Results: A 15 year old male child started to have noisy breathing and difficulty in swallowing; which was gradually progressive in severity since the age of 1 year. History of multiple chest infections treated as bronchopneumonia byover the counter antibiotics, bronchodilators and physiotherapy was reported. The child was never asymptomatic and suffered from cough. Physical examination revealed a febrile,tachypnoeic and tachycardiac child. Respiratory examination revealed intercostal and subcostal retractions; more prominent on the right side and auscultation revealed crepitation on both lung fields; more pronounced on the right side.
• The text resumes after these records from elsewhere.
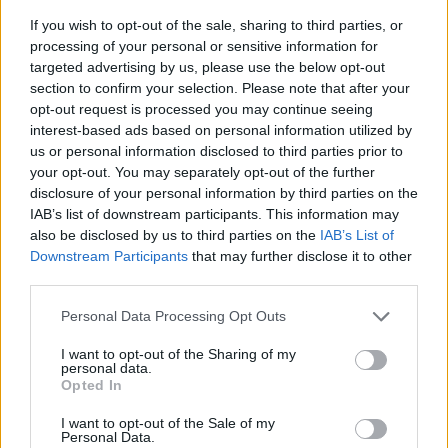
If you wish to opt-out of the sale, sharing to third parties, or
processing of your personal or sensitive information for
targeted advertising by us, please use the below opt-out
section to confirm your selection. Please note that after your
Címkék:
#tom hardy
#mobland
#gengsztervilág
opt-out request is processed you may continue seeing
interest-based ads based on personal information utilized by
us or personal information disclosed to third parties prior to
your opt-out. You may separately opt-out of the further
disclosure of your personal information by third parties on the
IAB’s list of downstream participants. This information may
also be disclosed by us to third parties on the
IAB’s List of
Downstream Participants
that may further disclose it to other
third parties.
Hozzászólások
Please note that this website/app uses one or more Google
Personal Data Processing Opt Outs
services and may gather and store information including but
not limited to your visit or usage behaviour. You may click to
I want to opt-out of the Sharing of my
personal data.
grant or deny consent to Google and its third-party tags to
Opted In
use your data for below specified purposes in below Google
Itt vannak az első képek a
consent section.
I want to opt-out of the Sale of my
Personal Data.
Rest of the systemic examination was unremarkable. Hematological workup revealed leukocytosis and a positive CRP. Spirometry demonstrated a mixed obstructive and restrictive pattern due to normal emptying of the unaffected side and slow emptying of the affected side. Chest x ray revealed upper mediastinal homogenous opacity on the right side on serial x rays. Barium swallow revealed a deep persistent impression on posterior aspect of oesophagus. Contrast CT angiography showed a right aortic arch and origin of LSCA from distal aortic arch crossing towards the left side. The ECHO findings were consistent with the presence of a right aortic arch, with no structural anomalies of the heart. On Bronchoscopy; a distinct bulge in right anterior aspect of trachea just above the carina was noticed. Further, right bronchus was edematous and pulsations were noted. All cultures including BAL were negative. For the definitive management, The pressing bronchus was divided and tracheal cartilage reinforced. Operative findings included the presence of a right sided aortic arch with left descending aorta,aberrant origin of left subclavian from distal arch of aorta and LDA; present in the form of a fibrous cord pressing the left bronchus. The patient’s  stridor significantly improved after the surgical procedure was performed.

Conclusions: Thus in a case with aerodigestive symptoms with recurrent pneumonias; the possibility of congenital vascular rings must be considered.